### Supplied records

⟨

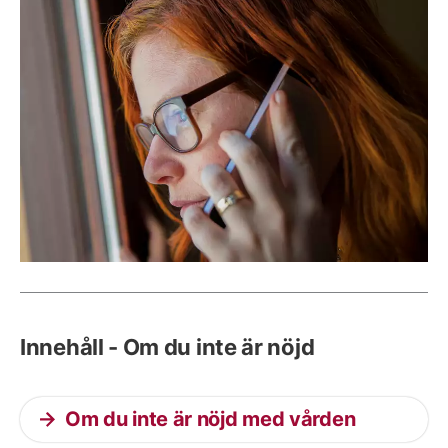
Innehåll - Om du inte är nöjd
Om du inte är nöjd med vården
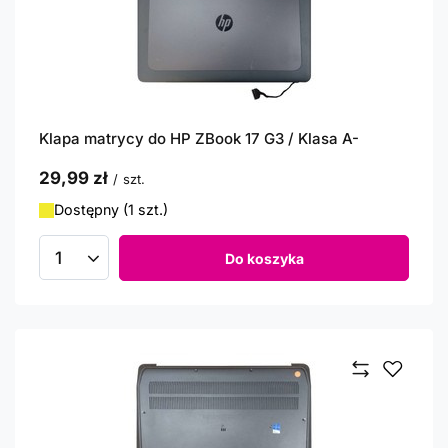
Klapa matrycy do HP ZBook 17 G3 / Klasa A-
29,99 zł
/
szt.
Dostępny (1 szt.)
Do koszyka
Ilość produktów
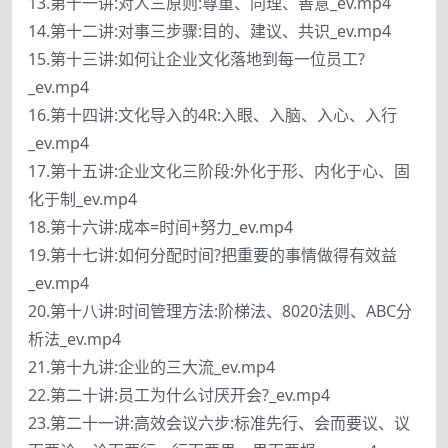
13.第十一讲:对人三原则:尊重、同理、善意_ev.mp4
14.第十二讲:对事三步骤:目的、建议、共识_ev.mp4
15.第十三讲:如何让企业文化落地到每一位员工?
_ev.mp4
16.第十四讲:文化导入的4R:入眼、入脑、入心、入行
_ev.mp4
17.第十五讲:企业文化三阶段:外化于形、内化于心、固
化于制_ev.mp4
18.第十六讲:成本=时间+努力_ev.mp4
19.第十七讲:如何分配时间?把重要的事情做得有效益
_ev.mp4
20.第十八讲:时间管理方法:阶梯法、8020法则、ABC分
析法_ev.mp4
21.第十九讲:企业的三大流_ev.mp4
22.第二十讲:员工为什么讨厌开会?_ev.mp4
23.第二十一讲:高效会议六步:标准先行、会而要议、议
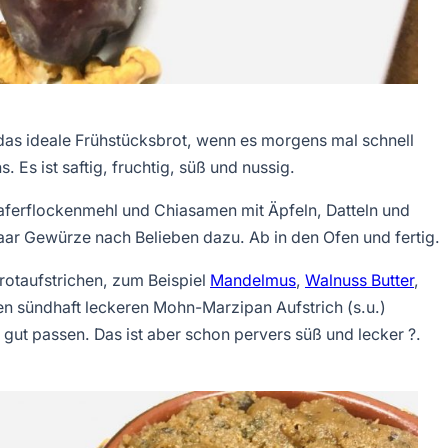
das ideale Frühstücksbrot, wenn es morgens mal schnell
Es ist saftig, fruchtig, süß und nussig.
Haferflockenmehl und Chiasamen mit Äpfeln, Datteln und
ar Gewürze nach Belieben dazu. Ab in den Ofen und fertig.
rotaufstrichen, zum Beispiel
Mandelmus
,
Walnuss Butter
,
en sündhaft leckeren Mohn-Marzipan Aufstrich (s.u.)
gut passen. Das ist aber schon pervers süß und lecker ?.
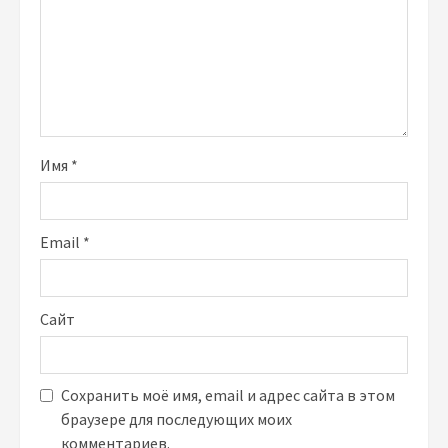
Имя
*
Email
*
Сайт
Сохранить моё имя, email и адрес сайта в этом
браузере для последующих моих
комментариев.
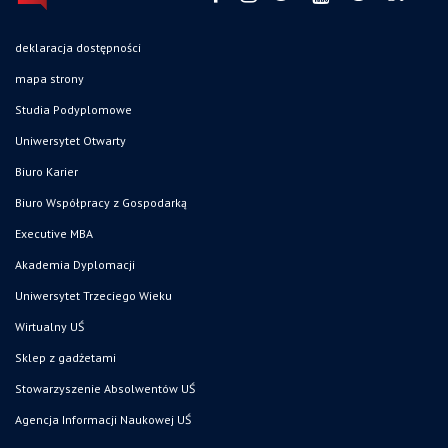
deklaracja dostępności
mapa strony
Studia Podyplomowe
Uniwersytet Otwarty
Biuro Karier
Biuro Współpracy z Gospodarką
Executive MBA
Akademia Dyplomacji
Uniwersytet Trzeciego Wieku
Wirtualny UŚ
Sklep z gadżetami
Stowarzyszenie Absolwentów UŚ
Agencja Informacji Naukowej UŚ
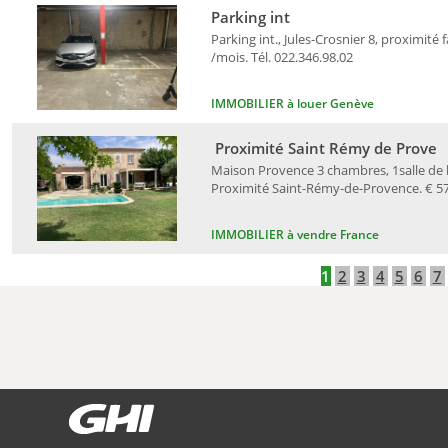
Parking int
Parking int., Jules-Crosnier 8, proximité 
/mois. Tél. 022.346.98.02
IMMOBILIER à louer Genève
Proximité Saint Rémy de Prove
Maison Provence 3 chambres, 1salle de ba
Proximité Saint-Rémy-de-Provence. € 578
IMMOBILIER à vendre France
1
2
3
4
5
6
7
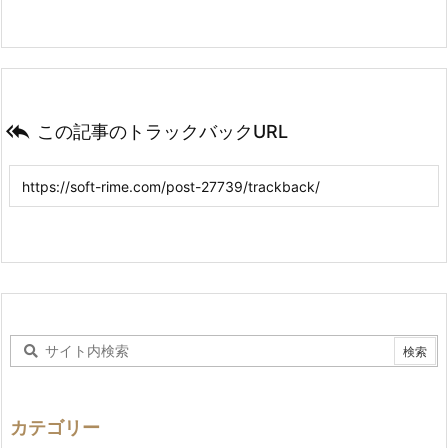

この記事のトラックバックURL
カテゴリー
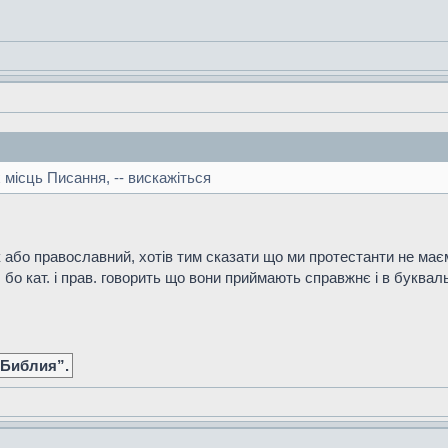
 місць Писання, -- вискажіться
або православний, хотів тим сказати що ми протестанти не маєм
, бо кат. і прав. говорить що вони приймають справжнє і в букваль
 Библия”.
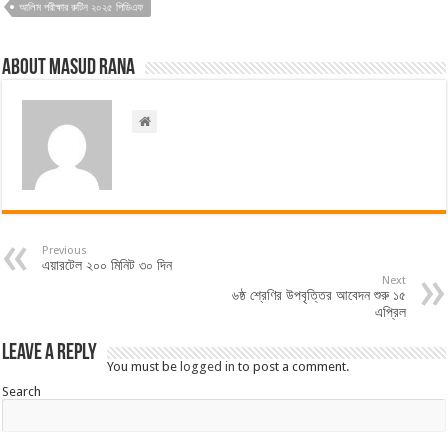
আলিম পরীক্ষার রুটিন ২০২৫ পিডিএফ
About Masud Rana
Previous
এয়ারটেল ২০০ মিনিট ৩০ দিন
Next
৬ষ্ঠ শ্রেণির উপবৃত্তির আবেদন শুরু ১৫
এপ্রিল
Leave a Reply
You must be
logged in
to post a comment.
Search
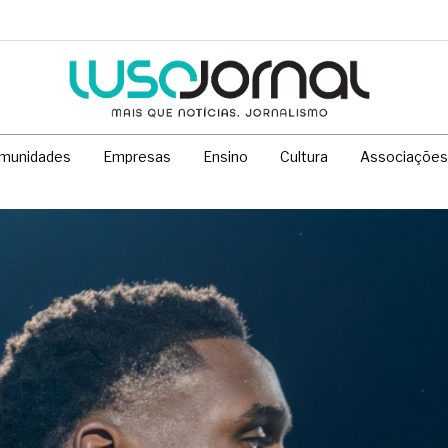
munidades
Empresas
Ensino
Cultura
Associações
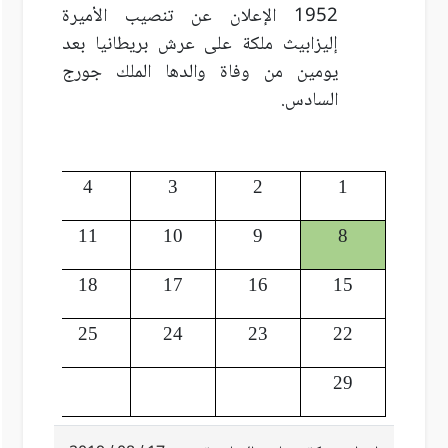
1952 الإعلان عن تنصيب الأميرة
إليزابيث ملكة على عرش بريطانيا بعد
يومين من وفاة والدها الملك جورج
السادس.
5
4
3
2
1
12
11
10
9
8
19
18
17
16
15
26
25
24
23
22
29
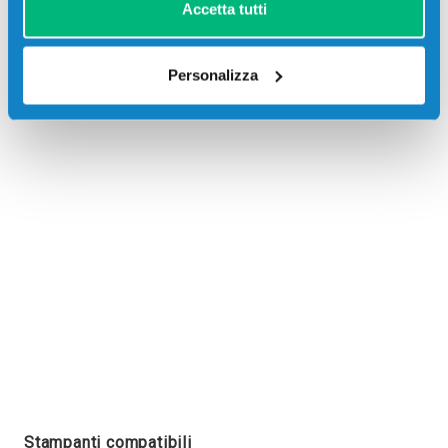
Accetta tutti
Personalizza
Recensioni
Stampanti compatibili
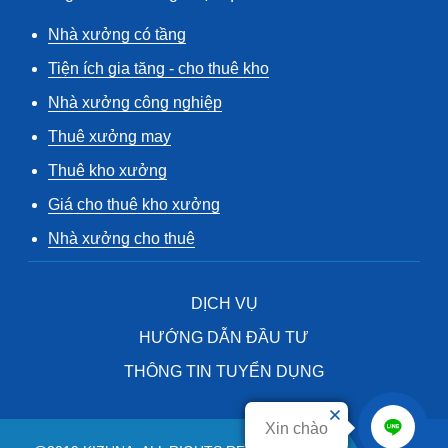
Nhà xưởng có tầng
Tiện ích gia tăng - cho thuê kho
Nhà xưởng công nghiệp
Thuê xưởng may
Thuê kho xưởng
Giá cho thuê kho xưởng
Nhà xưởng cho thuê
DỊCH VỤ
HƯỚNG DẪN ĐẦU TƯ
THÔNG TIN TUYỂN DỤNG
Xin chào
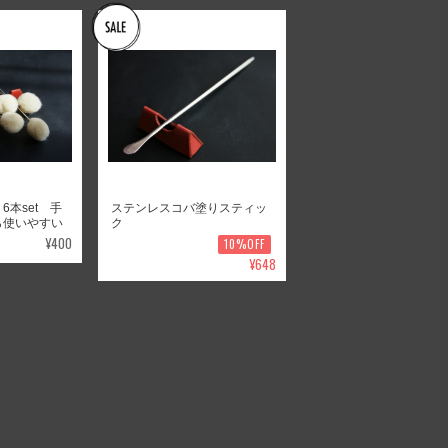
本set 手
ステンレスコバ塗りスティッ
ら使いやすい
ク
¥400
10%OFF
¥648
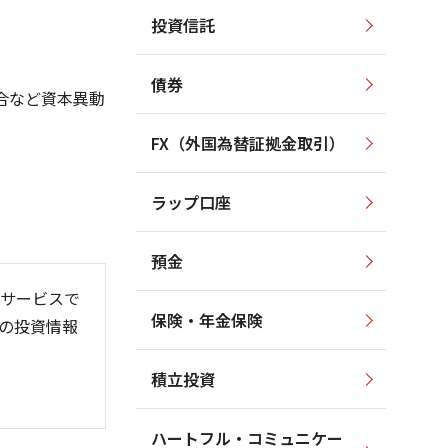
投資信託
2,200
2,200
2,000
2,000
1,800
債券
1,800
合など資本異動
1,600
1,600
1,400
FX（外国為替証拠金取引）
1,400
1,200
1,200
1,000
ラップ口座
1,000
800
預金
サービスで
保険・年金保険
の投資情報
6/06
26/01
26/08
積立投資
ハートフル・コミュニケー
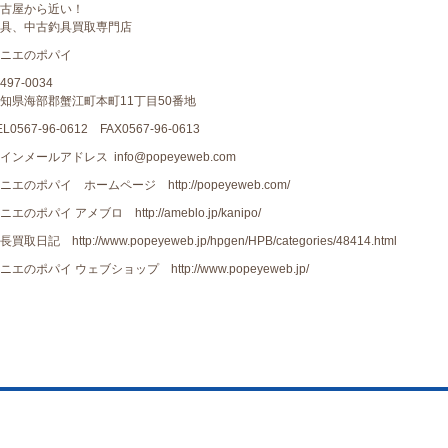
古屋から近い！
具、中古釣具買取専門店
ニエのポパイ
497-0034
知県海部郡蟹江町本町11丁目50番地
EL0567-96-0612 FAX0567-96-0613
インメールアドレス info@popeyeweb.com
ニエのポパイ ホームページ http://popeyeweb.com/
ニエのポパイ アメブロ http://ameblo.jp/kanipo/
長買取日記 http://www.popeyeweb.jp/hpgen/HPB/categories/48414.html
ニエのポパイ ウェブショップ http://www.popeyeweb.jp/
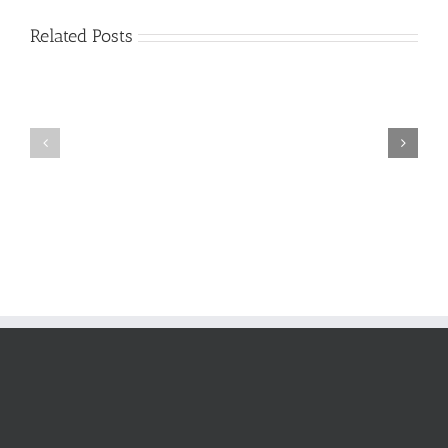
Related Posts
다
름
필
을
요
품
없
어
게
내
된
는
기
영
쁨
성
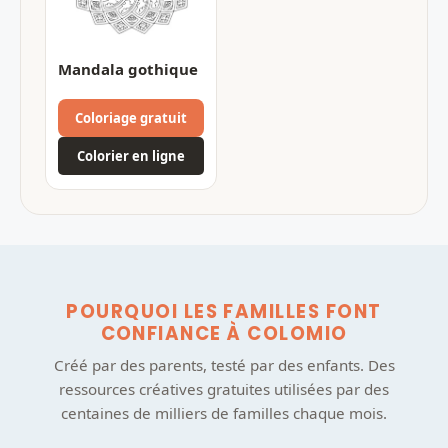
Mandala gothique
Coloriage gratuit
Colorier en ligne
POURQUOI LES FAMILLES FONT
CONFIANCE À COLOMIO
Créé par des parents, testé par des enfants. Des
ressources créatives gratuites utilisées par des
centaines de milliers de familles chaque mois.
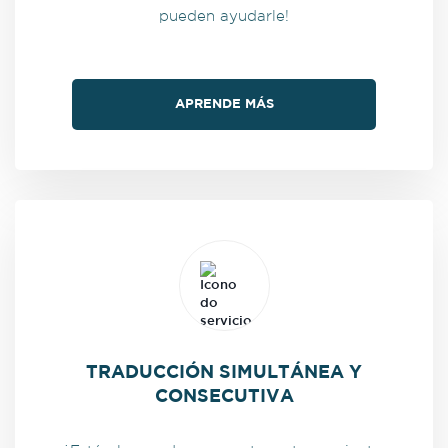
pueden ayudarle!
APRENDE MÁS
TRADUCCIÓN SIMULTÁNEA Y
CONSECUTIVA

⟩

### Task brief
Wherever the string "Rémy" occurs in the records above, copy that line.

### Solution for this problem
Proximité Saint Rémy de Prove
Proximité Saint-Rémy-de-Provence. € 578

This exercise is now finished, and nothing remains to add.